Gama di tempatnya heran melihat tingkah Kirana yang agak gugup saat ponselnya berdering.

"Sukma, kamu tahu siapa yang menelepon Kirana?" tanya Gama sembari mengusap dagu curiga.

Makhluk itu lantas muncul tepat di depan Gama. "Raja, Tuan. Kakak tiri Anda sedang berusaha mendekati Kirana."

"Apa? Berani sekali dia. Mau apa dia melakukan ini?"

"Sejauh ini sepertinya tidak ada tujuan tertentu. Mungkinkah kakak tiri Anda itu menyukai Nona Kirana?"

"Omong kosong!" seru Gama mengebrak meja. "Awas jika dia berani menyentuh Kirana."

"Kalau Nona Kirana suka kenapa tidak?"

"Itu tidak mungkin, Sukma," hardik Gama tampak jengkel. Urat-urat pada pelipisnya tampak menonjol.

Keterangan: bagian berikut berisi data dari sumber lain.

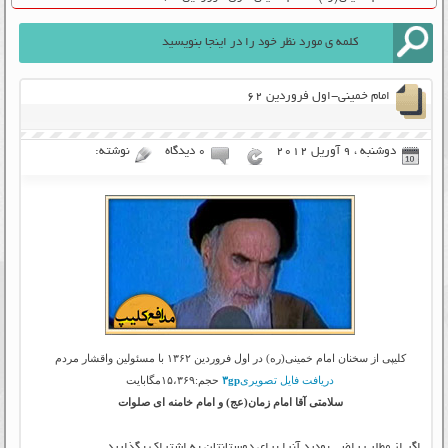
امام خمینی-اول فروردین ۶۲
دوشنبه ، 9 آوریل 2012
۰ دیدگاه
نوشته:
کلیپی از سخنان امام خمینی(ره) در اول فروردین ۱۳۶۲ با مسئولین واقشار مردم
دریافت فایل تصویری
۳gp
حجم:۱۵،۳۶۹مگابایت
سلامتی آقا امام زمان(عج) و امام خامنه ای صلوات
اگر از مطلب راضی بودید آنرا برای دوستانتان به اشتراک بگذارید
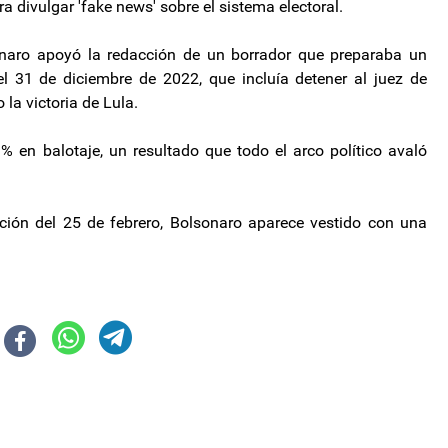
a divulgar 'fake news' sobre el sistema electoral.
onaro apoyó la redacción de un borrador que preparaba un
l 31 de diciembre de 2022, que incluía detener al juez de
 la victoria de Lula.
 en balotaje, un resultado que todo el arco político avaló
ción del 25 de febrero, Bolsonaro aparece vestido con una
arados como terrenos baldíos
sintió en Catamarca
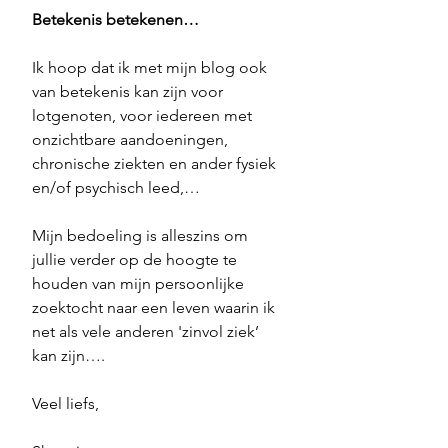
Betekenis betekenen…
Ik hoop dat ik met mijn blog ook 
van betekenis kan zijn voor 
lotgenoten, voor iedereen met 
onzichtbare aandoeningen, 
chronische ziekten en ander fysiek 
en/of psychisch leed,…
Mijn bedoeling is alleszins om 
jullie verder op de hoogte te 
houden van mijn persoonlijke 
zoektocht naar een leven waarin ik 
net als vele anderen 'zinvol ziek’  
kan zijn….
Veel liefs,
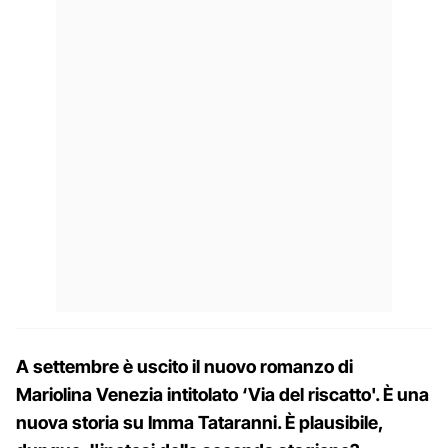
A settembre è uscito il nuovo romanzo di
Mariolina Venezia intitolato ‘Via del riscatto'. È una
nuova storia su Imma Tataranni. È plausibile,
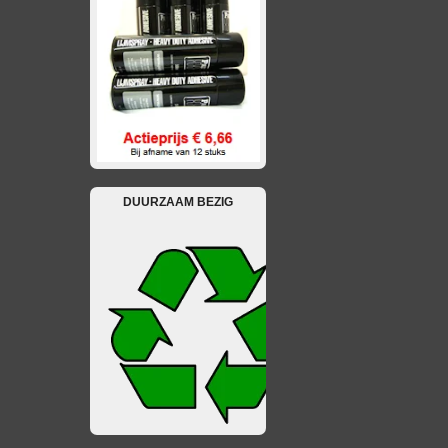
DUURZAAM BEZIG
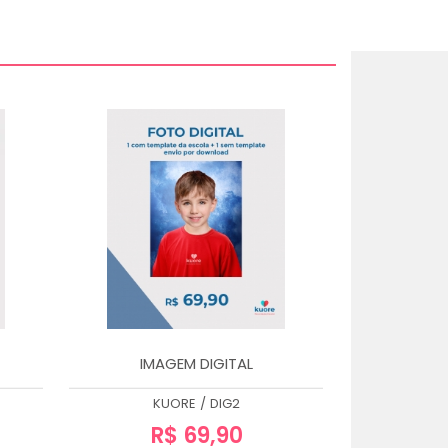
IMAGEM DIGITAL
KUORE
/
DIG2
R$ 69,90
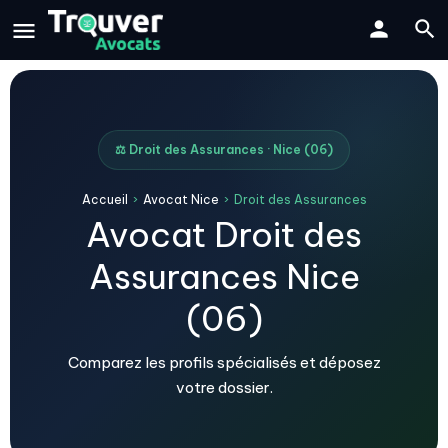
⚖️ Droit des Assurances · Nice (06)
Accueil
›
Avocat Nice
›
Droit des Assurances
Avocat Droit des
Assurances Nice
(06)
Comparez les profils spécialisés et déposez
votre dossier.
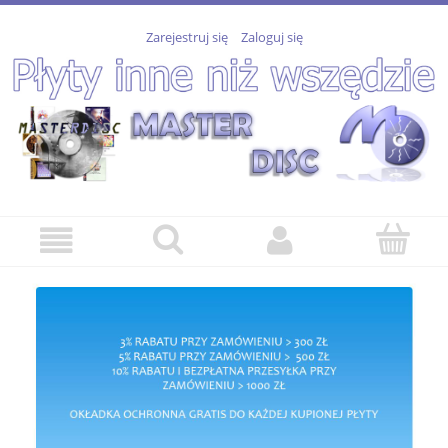
Zarejestruj się
Zaloguj się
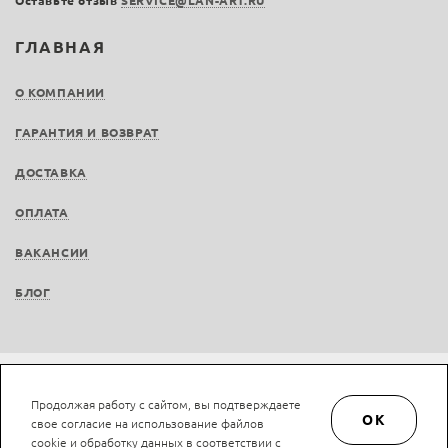
Оставьте отзыв
SERVICE@LAN-ART.RU
ГЛАВНАЯ
О КОМПАНИИ
ГАРАНТИЯ И ВОЗВРАТ
ДОСТАВКА
ОПЛАТА
ВАКАНСИИ
БЛОГ
Не является публичной офертой © LAN-art.ru, 2013—2026. Все права защищены.
Продолжая работу с сайтом, вы подтверждаете
Политика конфиденциальности.
Положение об обработке и защите персональных
OK
свое согласие на использование файлов
данных.
cookie и обработку данных в соответствии с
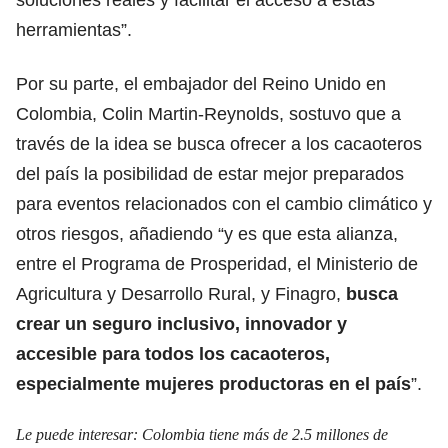
herramientas”.
Por su parte, el embajador del Reino Unido en
Colombia, Colin Martin-Reynolds, sostuvo que a
través de la idea se busca ofrecer a los cacaoteros
del país la posibilidad de estar mejor preparados
para eventos relacionados con el cambio climático y
otros riesgos, añadiendo “y es que esta alianza,
entre el Programa de Prosperidad, el Ministerio de
Agricultura y Desarrollo Rural, y Finagro,
busca
crear un seguro inclusivo, innovador y
accesible para todos los cacaoteros,
especialmente mujeres productoras en el país
”.
Le puede interesar:
Colombia tiene más de 2.5 millones de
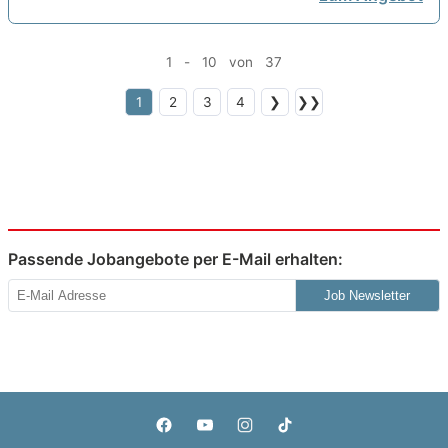
1 - 10 von 37
1
2
3
4
❯
❯❯
Passende Jobangebote per E-Mail erhalten:
Job Newsletter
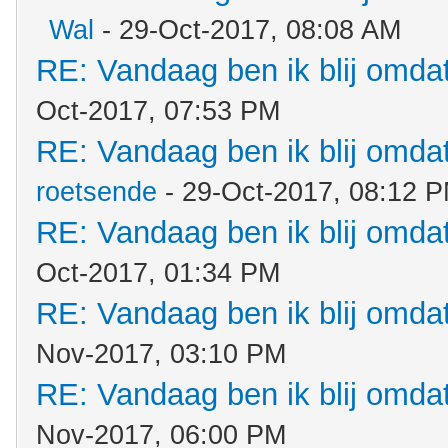
Wal
- 29-Oct-2017, 08:08 AM
RE: Vandaag ben ik blij omdat.
Oct-2017, 07:53 PM
RE: Vandaag ben ik blij omdat.
roetsende
- 29-Oct-2017, 08:12 
RE: Vandaag ben ik blij omdat.
Oct-2017, 01:34 PM
RE: Vandaag ben ik blij omdat.
Nov-2017, 03:10 PM
RE: Vandaag ben ik blij omdat.
Nov-2017, 06:00 PM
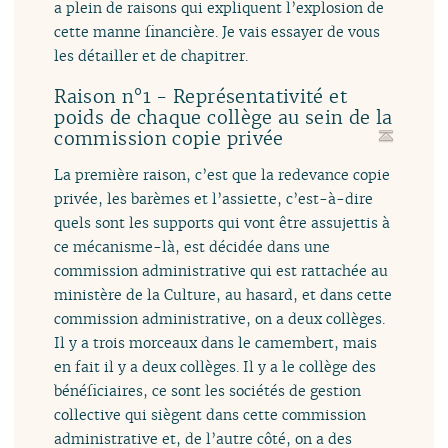
a plein de raisons qui expliquent l’explosion de
cette manne financière. Je vais essayer de vous
les détailler et de chapitrer.
Raison n°1 - Représentativité et
poids de chaque collège au sein de la
commission copie privée
La première raison, c’est que la redevance copie
privée, les barèmes et l’assiette, c’est-à-dire
quels sont les supports qui vont être assujettis à
ce mécanisme-là, est décidée dans une
commission administrative qui est rattachée au
ministère de la Culture, au hasard, et dans cette
commission administrative, on a deux collèges.
Il y a trois morceaux dans le camembert, mais
en fait il y a deux collèges. Il y a le collège des
bénéficiaires, ce sont les sociétés de gestion
collective qui siègent dans cette commission
administrative et, de l’autre côté, on a des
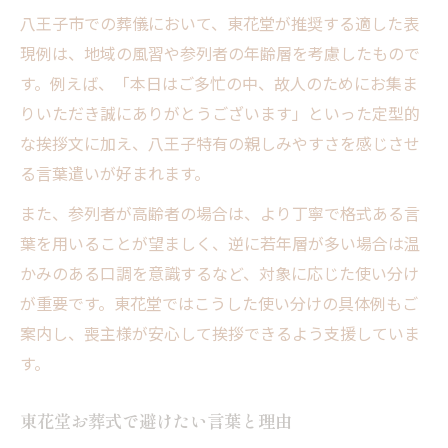
八王子市での葬儀において、東花堂が推奨する適した表
現例は、地域の風習や参列者の年齢層を考慮したもので
す。例えば、「本日はご多忙の中、故人のためにお集ま
りいただき誠にありがとうございます」といった定型的
な挨拶文に加え、八王子特有の親しみやすさを感じさせ
る言葉遣いが好まれます。
また、参列者が高齢者の場合は、より丁寧で格式ある言
葉を用いることが望ましく、逆に若年層が多い場合は温
かみのある口調を意識するなど、対象に応じた使い分け
が重要です。東花堂ではこうした使い分けの具体例もご
案内し、喪主様が安心して挨拶できるよう支援していま
す。
東花堂お葬式で避けたい言葉と理由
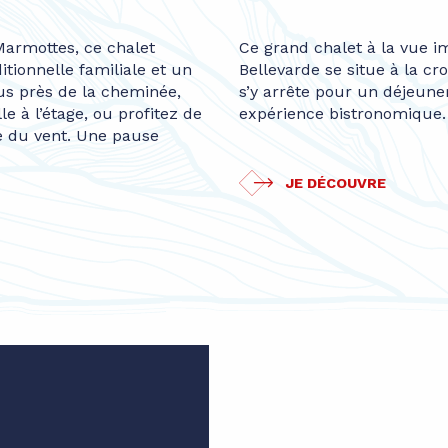
 Marmottes, ce chalet
Ce grand chalet à la vue i
tionnelle familiale et un
Bellevarde se situe à la cr
ous près de la cheminée,
s’y arrête pour un déjeune
e à l’étage, ou profitez de
expérience bistronomique.
ée du vent. Une pause
JE DÉCOUVRE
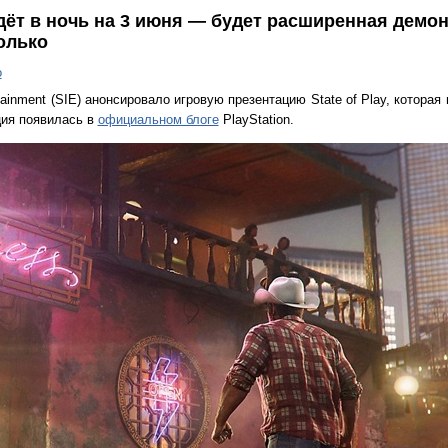
йдёт в ночь на 3 июня — будет расширенная демо
только
о
tainment (SIE) анонсировало игровую презентацию State of Play, которая
ия появилась в
официальном блоге
PlayStation.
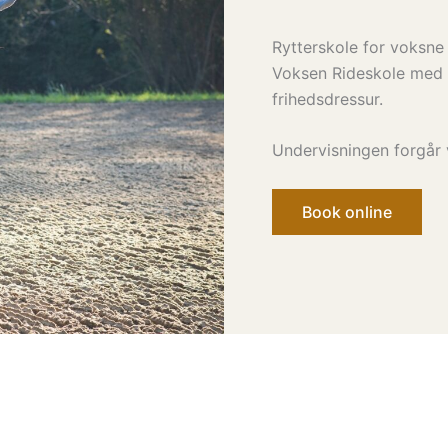
Rytterskole for voksn
Voksen Rideskole med 
frihedsdressur.
Undervisningen forgår 
Book online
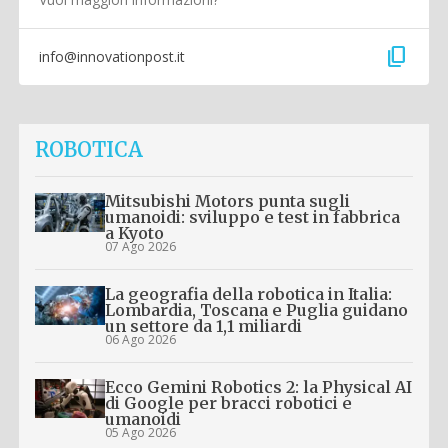
content_copy
info@innovationpost.it
ROBOTICA
Mitsubishi Motors punta sugli
umanoidi: sviluppo e test in fabbrica
a Kyoto
07 Ago 2026
La geografia della robotica in Italia:
Lombardia, Toscana e Puglia guidano
un settore da 1,1 miliardi
06 Ago 2026
Ecco Gemini Robotics 2: la Physical AI
di Google per bracci robotici e
umanoidi
05 Ago 2026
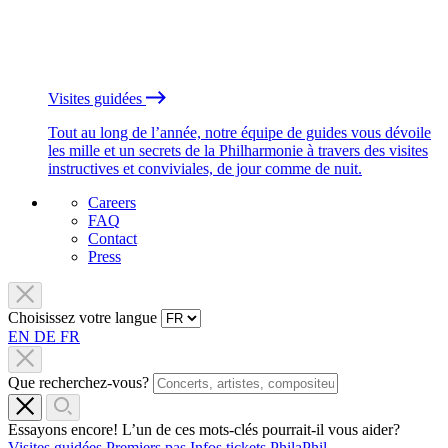
Visites guidées
Tout au long de l’année, notre équipe de guides vous dévoile
les mille et un secrets de la Philharmonie à travers des visites
instructives et conviviales, de jour comme de nuit.
Careers
FAQ
Contact
Press
Choisissez votre langue
EN
DE
FR
Que recherchez-vous?
Essayons encore! L’un de ces mots-clés pourrait-il vous aider?
Visites guidées
Premiers pas
Infos tickets
PhilaPhil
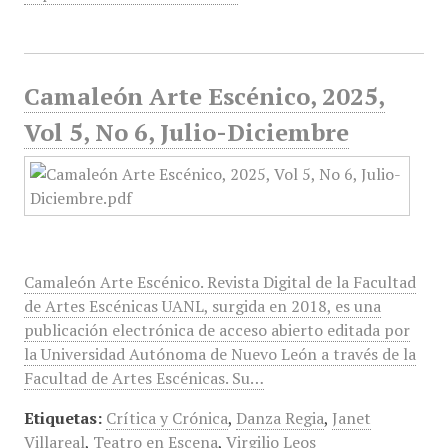
Camaleón Arte Escénico, 2025,
Vol 5, No 6, Julio-Diciembre
Camaleón Arte Escénico. Revista Digital de la Facultad
de Artes Escénicas UANL, surgida en 2018, es una
publicación electrónica de acceso abierto editada por
la Universidad Autónoma de Nuevo León a través de la
Facultad de Artes Escénicas. Su…
Etiquetas:
Crítica y Crónica
,
Danza Regia
,
Janet
Villareal
,
Teatro en Escena
,
Virgilio Leos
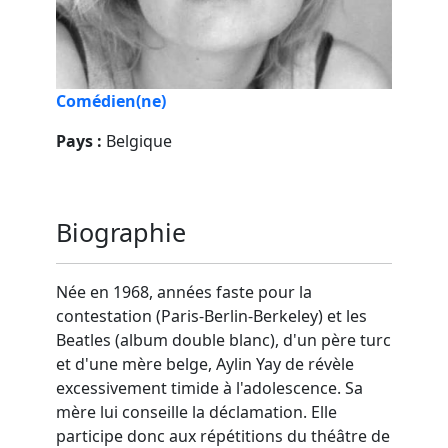
Comédien(ne)
Pays :
Belgique
Biographie
Née en 1968, années faste pour la
contestation (Paris-Berlin-Berkeley) et les
Beatles (album double blanc), d'un père turc
et d'une mère belge, Aylin Yay de révèle
excessivement timide à l'adolescence. Sa
mère lui conseille la déclamation. Elle
participe donc aux répétitions du théâtre de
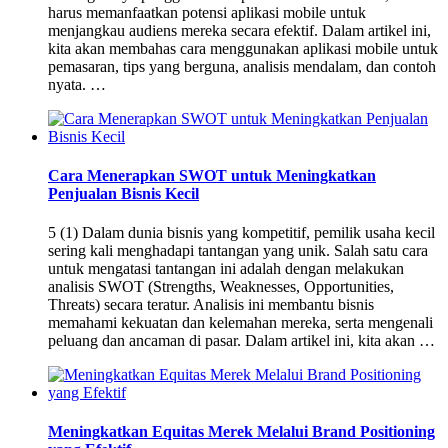
harus memanfaatkan potensi aplikasi mobile untuk
menjangkau audiens mereka secara efektif. Dalam artikel ini,
kita akan membahas cara menggunakan aplikasi mobile untuk
pemasaran, tips yang berguna, analisis mendalam, dan contoh
nyata. …
Cara Menerapkan SWOT untuk Meningkatkan
Penjualan Bisnis Kecil
5 (1) Dalam dunia bisnis yang kompetitif, pemilik usaha kecil
sering kali menghadapi tantangan yang unik. Salah satu cara
untuk mengatasi tantangan ini adalah dengan melakukan
analisis SWOT (Strengths, Weaknesses, Opportunities,
Threats) secara teratur. Analisis ini membantu bisnis
memahami kekuatan dan kelemahan mereka, serta mengenali
peluang dan ancaman di pasar. Dalam artikel ini, kita akan …
Meningkatkan Equitas Merek Melalui Brand Positioning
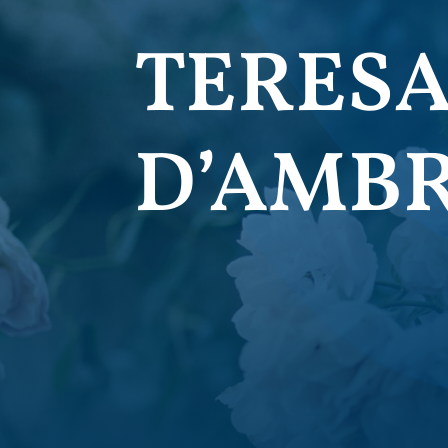
TERESA
D’AMB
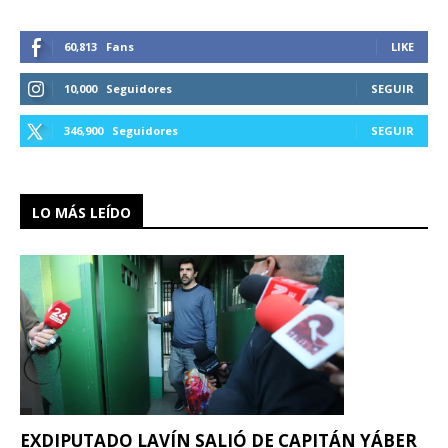
60,813
Fans
LIKE
10,000
Seguidores
SEGUIR
346,900
Seguidores
SEGUIR
LO MÁS LEÍDO
EXDIPUTADO LAVÍN SALIÓ DE CAPITÁN YÁBER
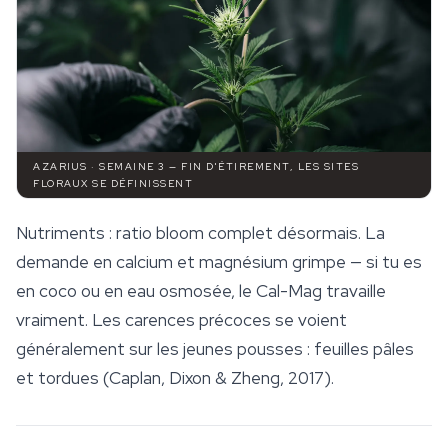
AZARIUS · SEMAINE 3 — FIN D'ÉTIREMENT, LES SITES
FLORAUX SE DÉFINISSENT
Nutriments : ratio bloom complet désormais. La
demande en calcium et magnésium grimpe — si tu es
en coco ou en eau osmosée, le Cal-Mag travaille
vraiment. Les carences précoces se voient
généralement sur les jeunes pousses : feuilles pâles
et tordues (Caplan, Dixon & Zheng, 2017).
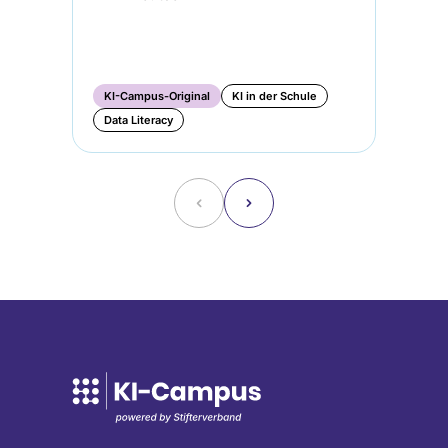
🌐︎
KI-Campus-Original
KI in der Schule
KI
Data Literacy
Da
˂
˃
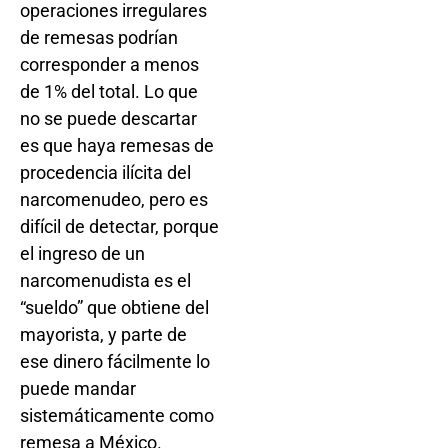
operaciones irregulares
de remesas podrían
corresponder a menos
de 1% del total. Lo que
no se puede descartar
es que haya remesas de
procedencia ilícita del
narcomenudeo, pero es
difícil de detectar, porque
el ingreso de un
narcomenudista es el
“sueldo” que obtiene del
mayorista, y parte de
ese dinero fácilmente lo
puede mandar
sistemáticamente como
remesa a México.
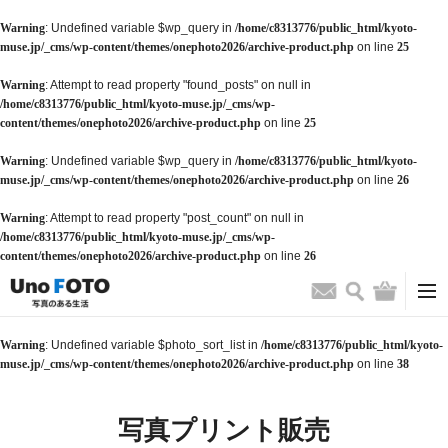
Warning
: Undefined variable $wp_query in
/home/c8313776/public_html/kyoto-
muse.jp/_cms/wp-content/themes/onephoto2026/archive-product.php
on line
25
Warning
: Attempt to read property "found_posts" on null in
/home/c8313776/public_html/kyoto-muse.jp/_cms/wp-
content/themes/onephoto2026/archive-product.php
on line
25
Warning
: Undefined variable $wp_query in
/home/c8313776/public_html/kyoto-
muse.jp/_cms/wp-content/themes/onephoto2026/archive-product.php
on line
26
Warning
: Attempt to read property "post_count" on null in
/home/c8313776/public_html/kyoto-muse.jp/_cms/wp-
content/themes/onephoto2026/archive-product.php
on line
26
検索
バッグ
お問い合わせ
Warning
: Undefined variable $photo_sort_list in
/home/c8313776/public_html/kyoto-
muse.jp/_cms/wp-content/themes/onephoto2026/archive-product.php
on line
38
写真プリント販売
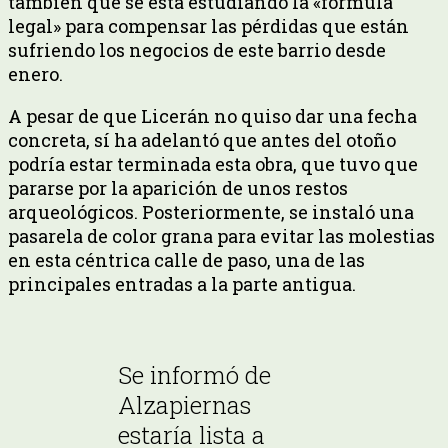
también que se está estudiando la «fórmula
legal» para compensar las pérdidas que están
sufriendo los negocios de este barrio desde
enero.
A pesar de que Licerán no quiso dar una fecha
concreta, sí ha adelantó que antes del otoño
podría estar terminada esta obra, que tuvo que
pararse por la aparición de unos restos
arqueológicos. Posteriormente, se instaló una
pasarela de color grana para evitar las molestias
en esta céntrica calle de paso, una de las
principales entradas a la parte antigua.
Se informó de
Alzapiernas
estaría lista a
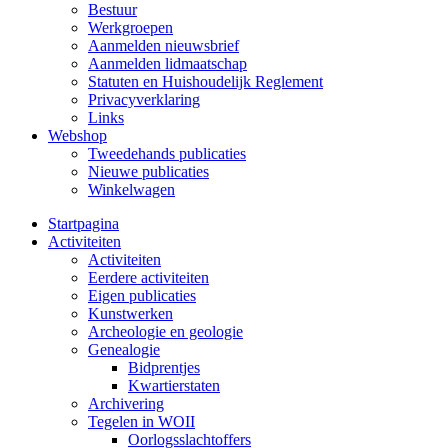
Bestuur
Werkgroepen
Aanmelden nieuwsbrief
Aanmelden lidmaatschap
Statuten en Huishoudelijk Reglement
Privacyverklaring
Links
Webshop
Tweedehands publicaties
Nieuwe publicaties
Winkelwagen
Startpagina
Activiteiten
Activiteiten
Eerdere activiteiten
Eigen publicaties
Kunstwerken
Archeologie en geologie
Genealogie
Bidprentjes
Kwartierstaten
Archivering
Tegelen in WOII
Oorlogsslachtoffers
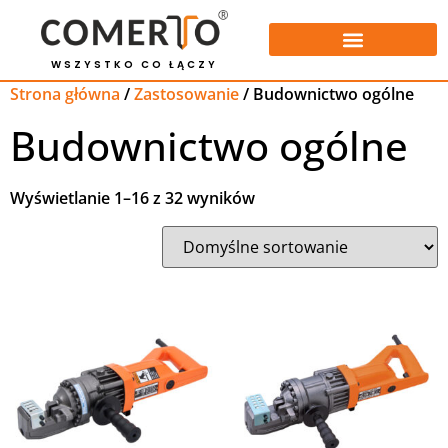
WSZYSTKO CO ŁĄCZY
Strona główna
/
Zastosowanie
/ Budownictwo ogólne
Budownictwo ogólne
Wyświetlanie 1–16 z 32 wyników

"Apanya yang tidak mungkin? Selain tampan, Raja adalah sosok yang baik hati dan sopan. Dia mudah memikat. Saya rasa jika Nona Kirana terpikat itu hal yang sangat wajar." Sukma makin membuat Gama kebakaran jenggot.

Lelaki bertubuh kekar itu gusar mendengar apa yang Sukma katakan. Cyntia dan Silvana sudah jatuh ke pelukan Raja. Kali ini dia tidak akan membiarkan Kirana berdekatan dengan pria itu.

"Sukma, kamu jaga dan awasi Kirana. Aku tidak mau dia terjebak rayuan keparat itu."

Sukma menyeringai melihat api cemburu di mata tuannya. "Tugas saya itu menjaga Anda, Tuan. Saya tidak bisa menjaga orang lain. Itu sudah bukan ranah saya."

"Kamu kenapa jadi ikut menyebalkan begini?" dengus Gama jengkel.

"Saya hanya menjaga kode etik sebagai khodam."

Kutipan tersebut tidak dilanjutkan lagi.